Of all the lines in the entries below, give again exactly those starting at the line containing "Reklamačný poriadok (818, 181)" and ending at the line containing "Úvod (198, 239)", both ends included, and no others.
____
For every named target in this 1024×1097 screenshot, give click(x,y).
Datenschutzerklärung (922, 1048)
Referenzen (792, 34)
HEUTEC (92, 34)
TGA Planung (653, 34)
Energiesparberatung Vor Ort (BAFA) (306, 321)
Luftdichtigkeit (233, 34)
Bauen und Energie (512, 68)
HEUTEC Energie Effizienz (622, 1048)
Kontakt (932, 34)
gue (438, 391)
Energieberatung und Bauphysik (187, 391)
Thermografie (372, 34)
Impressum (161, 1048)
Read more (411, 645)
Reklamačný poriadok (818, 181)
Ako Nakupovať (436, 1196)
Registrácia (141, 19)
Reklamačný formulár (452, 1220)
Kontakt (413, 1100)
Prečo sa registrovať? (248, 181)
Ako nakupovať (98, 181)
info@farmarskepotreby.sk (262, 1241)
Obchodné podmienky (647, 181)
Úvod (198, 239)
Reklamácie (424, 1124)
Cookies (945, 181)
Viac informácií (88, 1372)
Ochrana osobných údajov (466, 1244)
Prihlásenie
____
# Written solution
Reklamačný poriadok (818, 181)
Ako Nakupovať (436, 1196)
Registrácia (141, 19)
Reklamačný formulár (452, 1220)
Kontakt (413, 1100)
Prečo sa registrovať? (248, 181)
Ako nakupovať (98, 181)
info@farmarskepotreby.sk (262, 1241)
Obchodné podmienky (647, 181)
Úvod (198, 239)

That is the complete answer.